Web Scraping Library Based on Selenium


Keywords
automation, orm, raccy, scraping, scrawler, selenium, web, web-automation, web-scraping
License
Apache-2.0
Install
pip install raccy==2.0.0

Documentation

RACCY

OVERVIEW

Raccy is a multithreaded web scraping library based on selenium.
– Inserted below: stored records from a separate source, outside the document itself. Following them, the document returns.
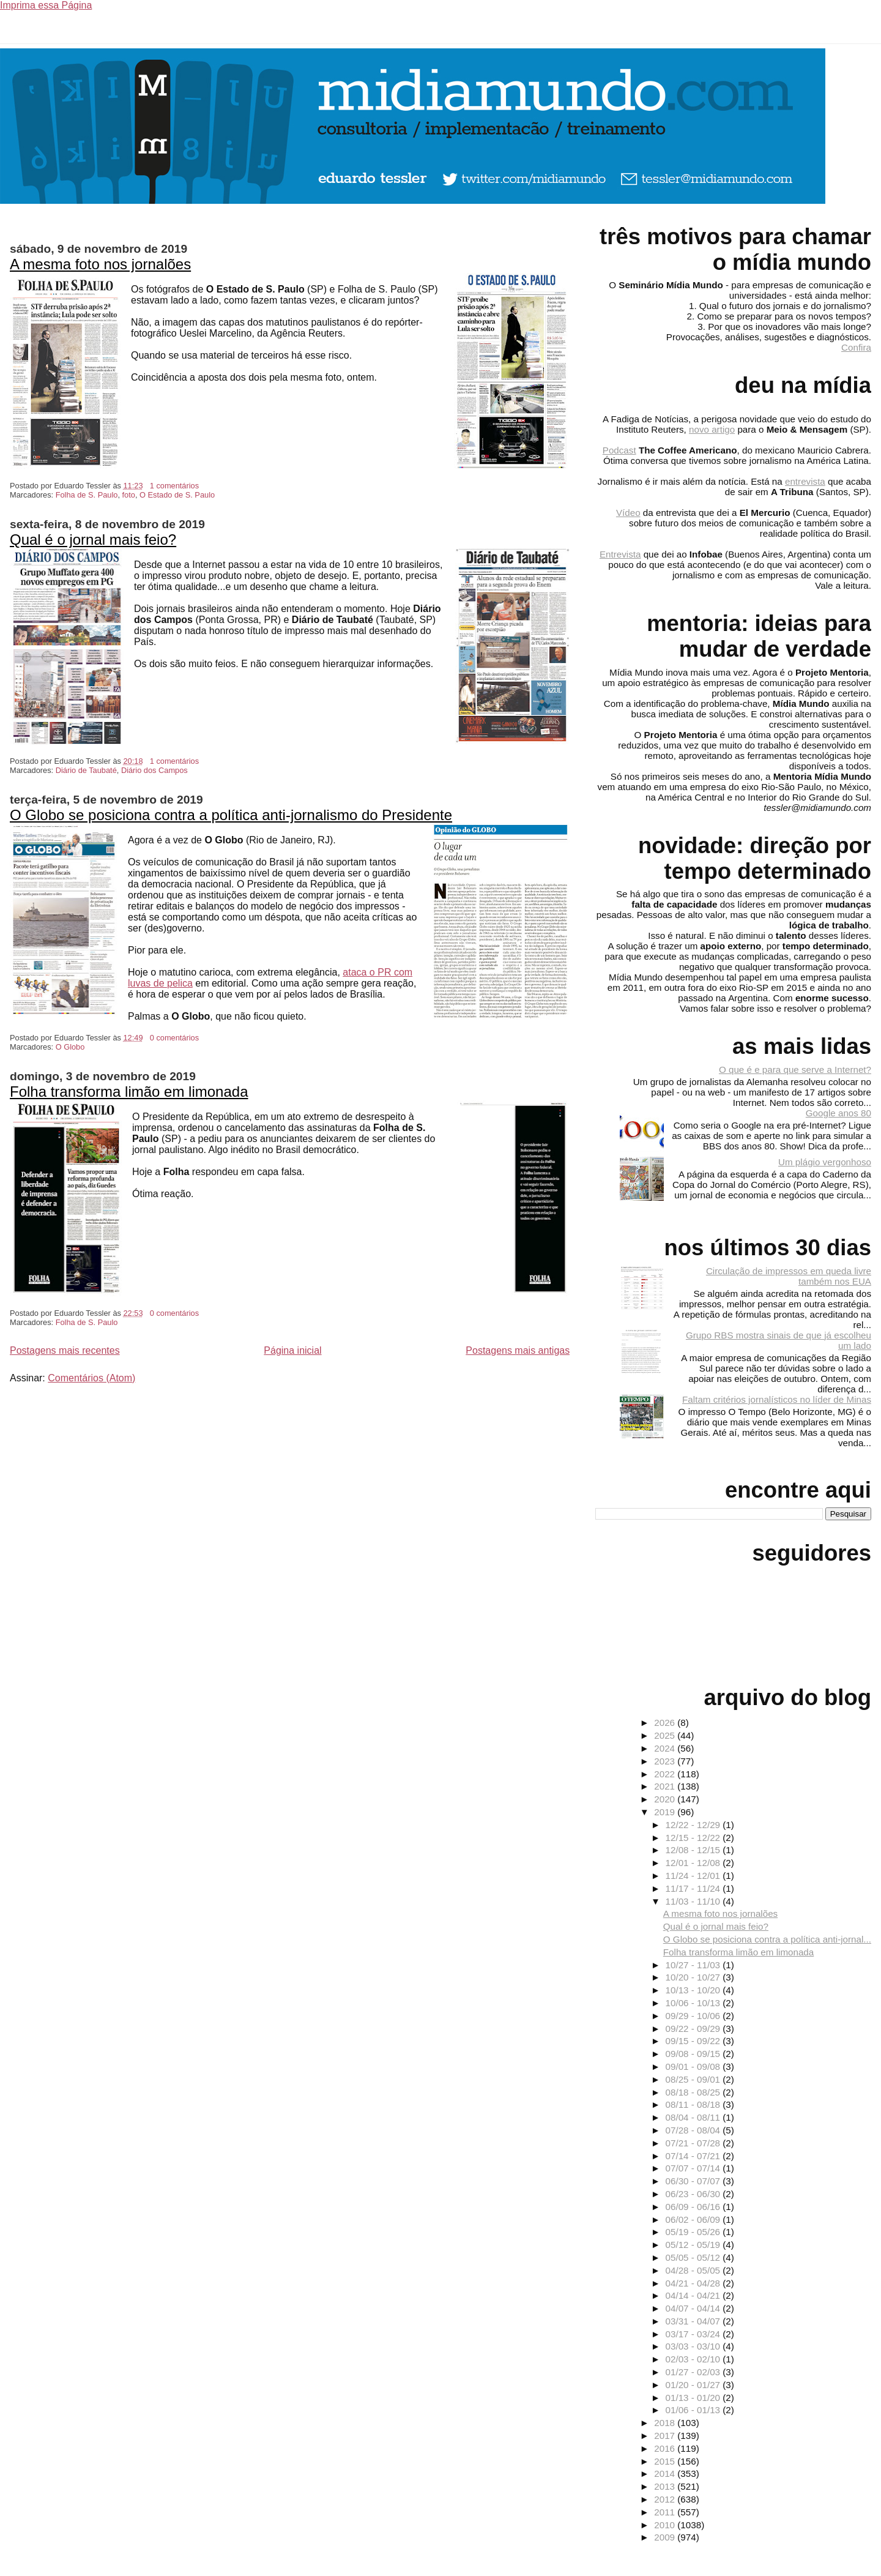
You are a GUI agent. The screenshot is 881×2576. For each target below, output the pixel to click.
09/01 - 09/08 (694, 2066)
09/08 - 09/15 (694, 2053)
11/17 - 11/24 (694, 1888)
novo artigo (712, 429)
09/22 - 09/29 (694, 2028)
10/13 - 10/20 (694, 1990)
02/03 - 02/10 (694, 2359)
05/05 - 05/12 (694, 2257)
It can be used for web automation, web scraping, and data mining.

REQUIREMENTS

  • Python 3.7+
  • Works on Linux, Windows, and Mac

ARCHITECTURE OVERVIEW

  • UrlDownloaderWorker: resonsible for downloading item(s) to be scraped urls and enqueue(s) them in ItemUrlQueue

  • ItemUrlQueue: receives item urls from UrlDownloaderWorker and enqueues them for feeding them to CrawlerWorker

  • CrawlerWorker: fetches item web pages and scrapes or extract data from them and enqueues the data in DatabaseQueue

  • DatabaseQueue: receives scraped item data from CrawlerWorker(s) and enques them for feeding them to DatabaseWorker.

  • DatabaseWorker: receives scraped data from DatabaseQueue and stores it in a persistent database.

INSTALL

pip install raccy

TUTORIAL

from raccy import (
    UrlDownloaderWorker, CrawlerWorker, DatabaseWorker, WorkersManager
)
import ro as model
from selenium import webdriver
from shutil import which

config = model.Config()
config.DATABASE = model.SQLiteDatabase('quotes.sqlite3')


class Quote(model.Model):
    quote_id = model.PrimaryKeyField()
    quote = model.TextField()
    author = model.CharField(max_length=100)
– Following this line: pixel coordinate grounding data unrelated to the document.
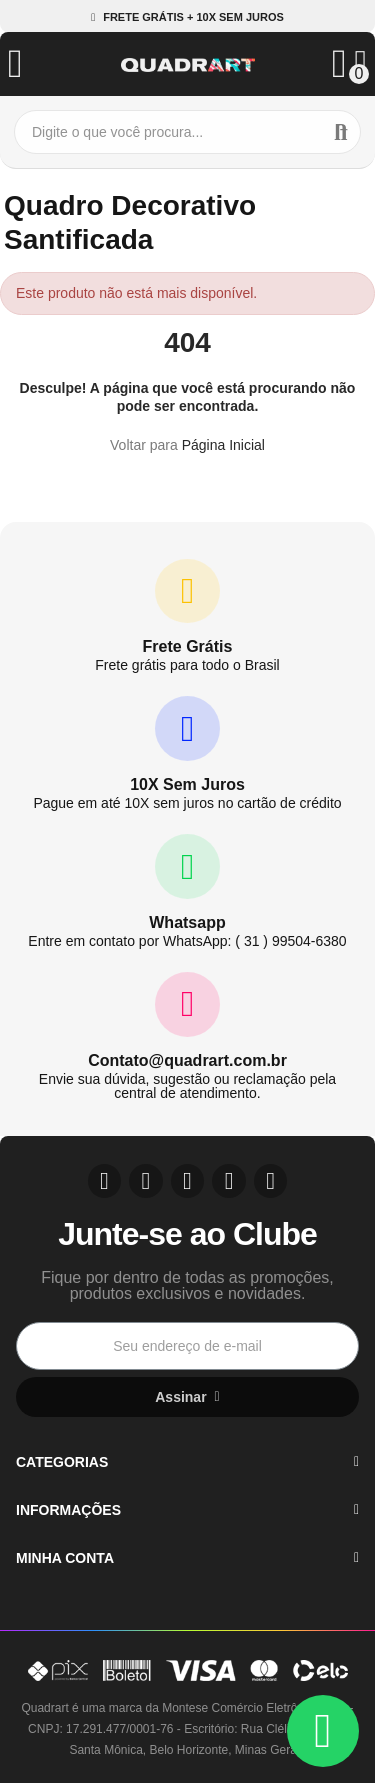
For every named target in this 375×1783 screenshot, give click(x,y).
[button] (187, 17)
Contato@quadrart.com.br (187, 1060)
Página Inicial (223, 445)
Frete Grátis (188, 646)
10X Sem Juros (187, 784)
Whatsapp (187, 922)
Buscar (341, 132)
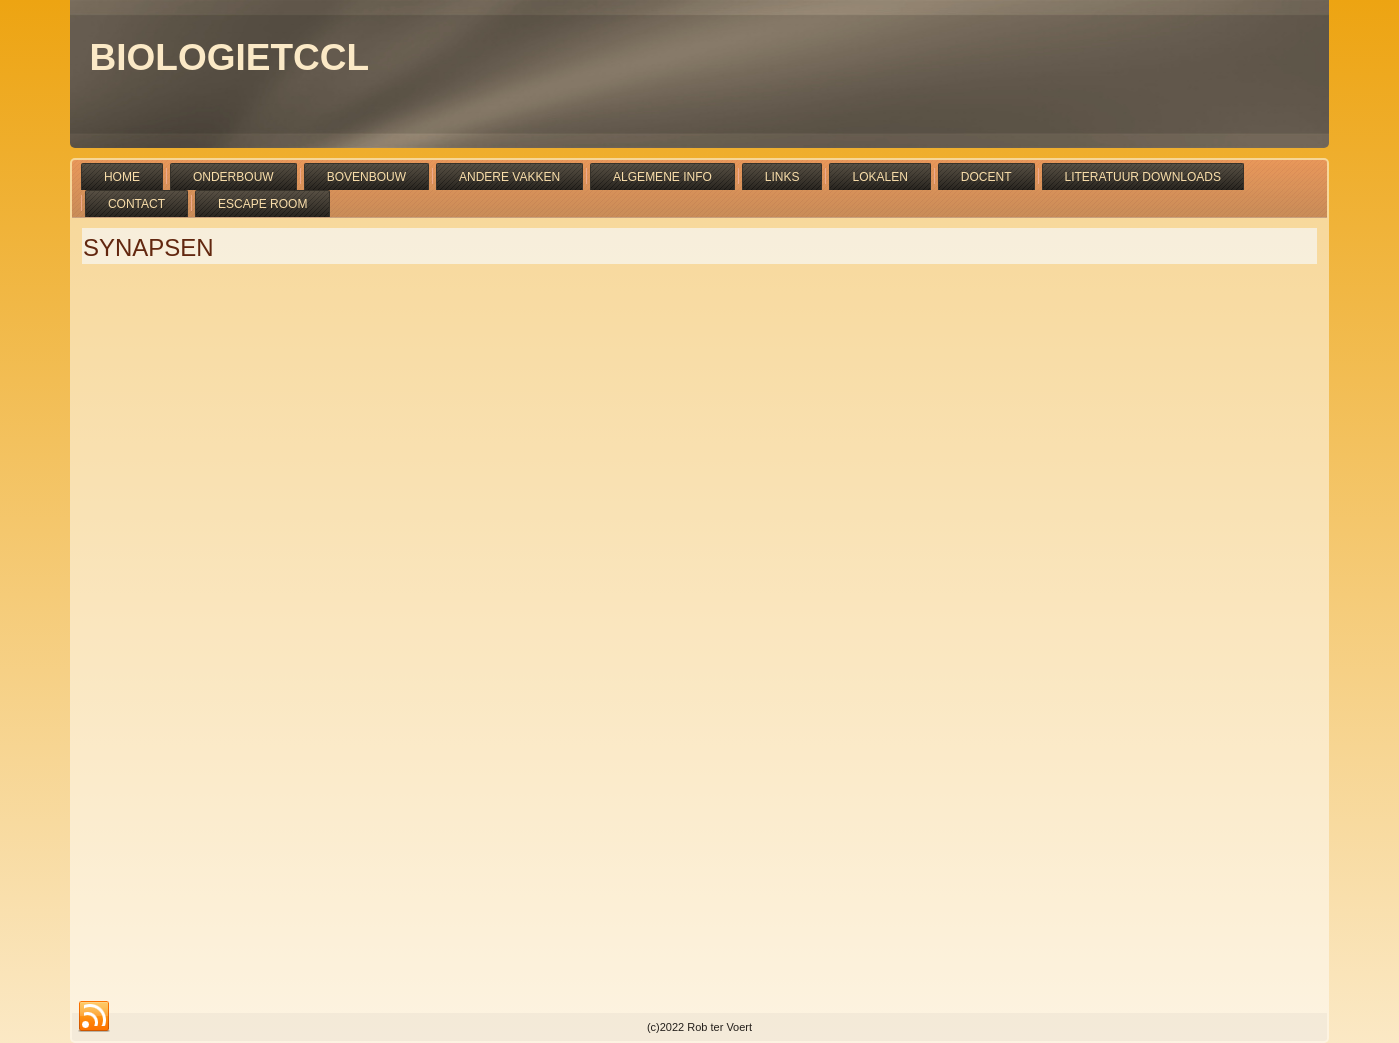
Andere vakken (509, 177)
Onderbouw (233, 177)
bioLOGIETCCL (230, 57)
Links (782, 177)
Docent (986, 177)
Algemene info (662, 177)
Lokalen (879, 177)
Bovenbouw (366, 177)
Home (122, 177)
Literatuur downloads (1143, 177)
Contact (136, 204)
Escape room (262, 204)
class UrlDownloader(UrlDownloaderWorker):
    start_url = 'https://quotes.toscrape.com/page/1/'
    max_url_download = 10

    def job(self):
        url = self.driver.current_url
        self.url_queue.put(url)
        self.follow(xpath="//a[contains(text(), 'Next')]", callback=self.job)


class Crawler(CrawlerWorker):

    def parse(self, url):
        self.driver.get(url)
        quotes = self.driver.find_elements_by_xpath("//div[@class='quote']")
        for q in quotes:
            quote = q.find_element_by_xpath(".//span[@class='text']").text
            author = q.find_element_by_xpath(".//span/small").text

            data = {
                'quote': quote,
                'author': author
            }
            self.log.info(data)
            self.db_queue.put(data)


class Db(DatabaseWorker):

    def save(self, data):
        Quote.objects.create(**data)


def get_driver():
    driver_path = which('.\\chromedriver.exe')
    options = webdriver.ChromeOptions()
    options.add_argument('--headless')
    options.add_argument("--start-maximized")
    driver = webdriver.Chrome(executable_path=driver_path, options=options)
    return driver


if __name__ == '__main__':
    manager = WorkersManager()
    manager.add_driver(get_driver)
    manager.start()
    print('Done scraping...........')

Author

  • Afriyie Daniel

Hope You Enjoy Using It !!!!